In effect, by using a transformer that is rated relatively close to the motor rating, you are adding an impedance
in series with the motor. During DOL start, this impedance is going to have quite an influence on the start current and as a result will reduce the start torque of the motor. If the reduction tis too much, there will be insufficient torque to start the fan.

If we assume that i) the LRC of the motor is 600%, and ii) the impedance of the transformer is 4.7%, and iii) there is no significant drop on the 11000 side, then at start, the effective impedance of the motor is 16% of its run impedance.
At run, the motor will have a KVA loading in the order of 700KVA, so the effective impedance of the transformer at that loading will be in the order of 3.3% and the impedance of the motor will be 96.7%
At start, the impedance of the motor will fall to around 16%, so the effective impedance of the motor becomes around 16.1%
The voltage drop in the transformer will be in the order of 3.3/(16.1+3.3) = 17%
I would expect that at a voltage drop of 17% (83% voltage applied to the motor, 69% full voltage torque) the torque would probably be high enough to get the fan to full speed provided that the motor has a reasonable amount of start torque and the fan is well damped during start.

If you have the speed torque and speed current curves of the motor, and the speed torque curve of the motor, it is relatively easy to determine whether the fan will start. Without the curves, there is a lot of guess work and the answer can become meaningless.

Fans typically can take quite some time to start and you may have protection issues with the transforme due to the high overload during start.

Best regards,

Hi Mark or anyone else,

I'm rehashing an old post here but could you please explain this derivation from your last post?

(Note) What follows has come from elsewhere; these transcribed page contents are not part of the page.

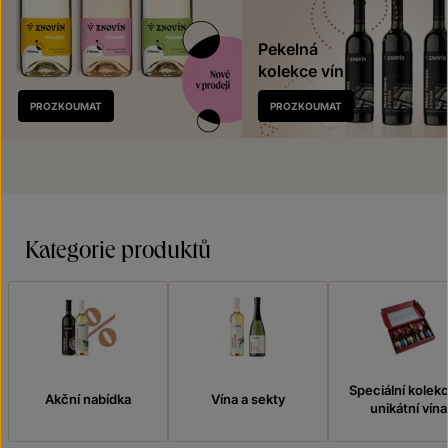
Pekelná
kolekce vín
Nově
PROZKOUMAT
PROZKOUMAT
v prodeji
Kategorie produktů
Speciální kolek
Akční nabídka
Vína a sekty
unikátní vína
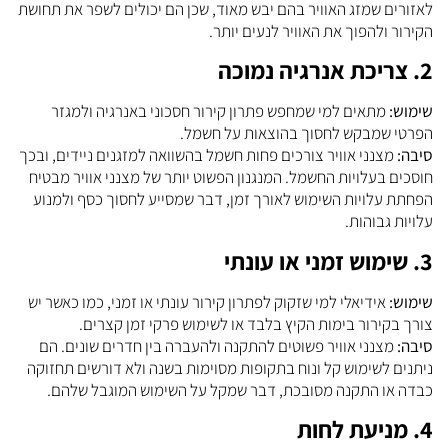
לאזורים שמזג האוויר בהם יבש מאוד, שכן הם יכולים לשפר את תחושת
הקירור ולהפוך את האוויר לנעים יותר.
2. צריכת אנרגיה נמוכה
שימוש:
מתאים למי שמחפש פתרון קירור חסכוני באנרגיה ולמגזר
הפרטי שמבקש לחסוך בהוצאות על חשמל.
סיבה:
מצנני אוויר צורכים פחות חשמל בהשוואה למזגנים ניידים, ובכך
חוסכים בעלויות החשמל. המנגנון הפשוט יותר של מצנני אוויר מבטיח
הפחתת עלויות השימוש לאורך זמן, דבר שמסייע לחסוך כסף ולמנוע
עלויות גבוהות.
3. שימוש זמני או עונתי
שימוש:
אידיאלי למי שזקוק לפתרון קירור עונתי או זמני, כמו כאשר יש
צורך בקירור בימות הקיץ בלבד או לשימוש פרקי זמן קצרים.
סיבה:
מצנני אוויר פשוטים להתקנה ולהעברה בין חדרים שונים. הם
ניתנים לשימוש קל ונוח בתקופות מסוימות בשנה ולא דורשים תחזוקה
כבדה או התקנה מסובכת, דבר שמקל על השימוש המוגבל שלהם.
4. מניעת לחות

"At start, the impedance of the motor will fall to around 16%, so the effective impedance of the motor becomes around 16.1%"

Should it read:

"At start, the impedance of the motor will fall to around 16.6667% (1/600%), so the effective impedance of the motor becomes around 16.1% (16.66667*96.7%)"

I think this is just a matter of rounding but I've been trying to figure this out for a while and the above seems to make sense.

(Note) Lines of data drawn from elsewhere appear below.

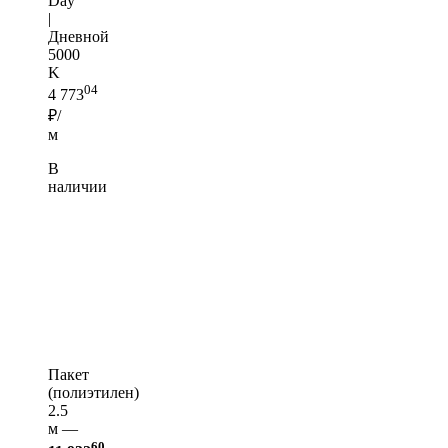
Day
|
Дневной
5000
K
04
4 773
₽/
м
В
наличии
Пакет
(полиэтилен)
2.5
м —
60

The lead on questions are then:
1) how do you account for a loaded transformer, i.e., what happens here if the TX was 50% loaded. I guess the motor starting % change is the same but the total voltage drop from nominal needs to be considered too.
2) if the cable has significant length how does this get incorporated to find the v drop at the motor terminals. I suspect we need to normalise to some base somehow.....

Thanks.